◆ **INPUT MATERIAL**:
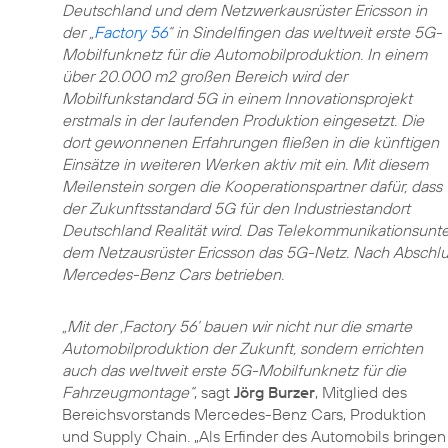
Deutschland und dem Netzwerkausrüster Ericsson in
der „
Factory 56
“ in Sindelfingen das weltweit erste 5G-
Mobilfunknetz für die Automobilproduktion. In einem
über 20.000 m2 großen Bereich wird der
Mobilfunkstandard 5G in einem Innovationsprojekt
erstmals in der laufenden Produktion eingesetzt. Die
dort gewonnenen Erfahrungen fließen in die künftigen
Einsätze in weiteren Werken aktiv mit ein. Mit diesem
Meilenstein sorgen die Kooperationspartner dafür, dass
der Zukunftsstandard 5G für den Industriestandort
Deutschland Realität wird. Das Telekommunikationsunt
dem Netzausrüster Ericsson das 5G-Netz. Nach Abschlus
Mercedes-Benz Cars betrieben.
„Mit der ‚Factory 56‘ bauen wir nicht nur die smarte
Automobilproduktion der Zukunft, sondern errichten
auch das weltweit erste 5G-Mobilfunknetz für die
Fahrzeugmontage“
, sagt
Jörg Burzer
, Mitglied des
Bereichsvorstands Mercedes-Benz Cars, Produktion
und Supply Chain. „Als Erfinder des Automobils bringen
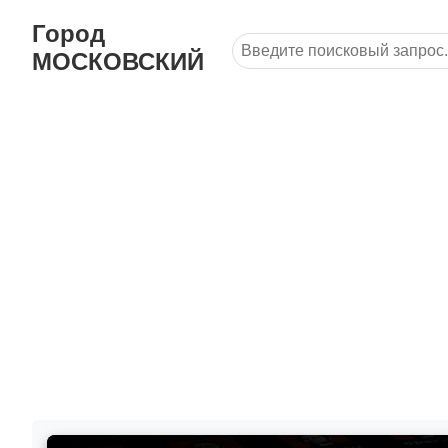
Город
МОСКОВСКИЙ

==

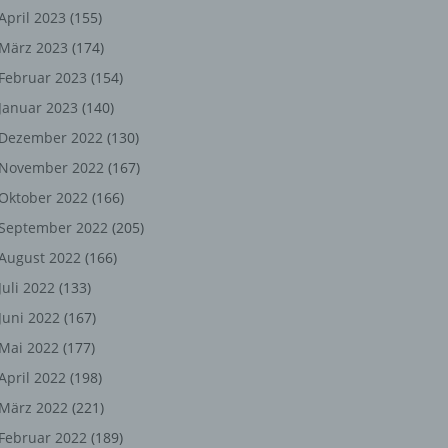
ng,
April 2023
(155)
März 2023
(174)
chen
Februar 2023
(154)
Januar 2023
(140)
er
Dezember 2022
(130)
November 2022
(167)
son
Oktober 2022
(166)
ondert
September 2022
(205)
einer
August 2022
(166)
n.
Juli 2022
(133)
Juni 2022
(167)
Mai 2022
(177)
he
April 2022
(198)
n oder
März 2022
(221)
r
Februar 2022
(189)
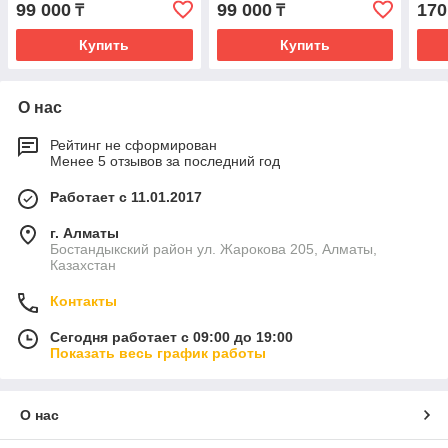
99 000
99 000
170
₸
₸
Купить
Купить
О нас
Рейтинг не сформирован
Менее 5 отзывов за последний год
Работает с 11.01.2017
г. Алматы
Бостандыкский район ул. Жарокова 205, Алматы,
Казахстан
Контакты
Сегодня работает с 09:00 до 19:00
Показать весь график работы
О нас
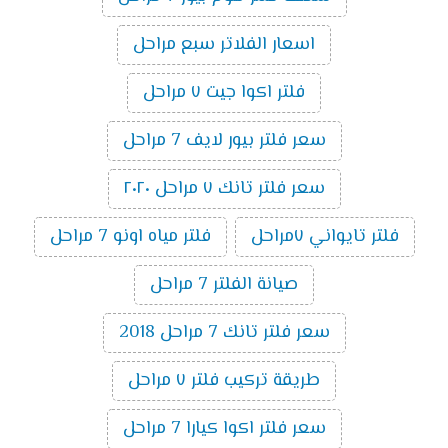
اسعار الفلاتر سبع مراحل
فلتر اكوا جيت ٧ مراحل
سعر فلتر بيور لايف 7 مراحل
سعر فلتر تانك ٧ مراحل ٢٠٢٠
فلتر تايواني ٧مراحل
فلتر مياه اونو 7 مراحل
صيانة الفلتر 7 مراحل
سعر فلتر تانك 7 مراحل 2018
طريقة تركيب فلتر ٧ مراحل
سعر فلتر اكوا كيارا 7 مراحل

--

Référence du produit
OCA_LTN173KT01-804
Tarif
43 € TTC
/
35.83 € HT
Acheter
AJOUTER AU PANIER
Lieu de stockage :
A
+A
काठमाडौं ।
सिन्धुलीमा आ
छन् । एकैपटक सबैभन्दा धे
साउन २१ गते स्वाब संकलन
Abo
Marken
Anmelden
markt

◆ **THE PROBLEM**: From the entries above, extract only the lines running from the one containing "فلتر تايواني ٧مراحل" through the one containing "سعر فلتر اكوا كيارا 7 مراحل", inclusive.

◆ **REPLY TO THE EXERCISE**:
فلتر تايواني ٧مراحل
فلتر مياه اونو 7 مراحل
صيانة الفلتر 7 مراحل
سعر فلتر تانك 7 مراحل 2018
طريقة تركيب فلتر ٧ مراحل
سعر فلتر اكوا كيارا 7 مراحل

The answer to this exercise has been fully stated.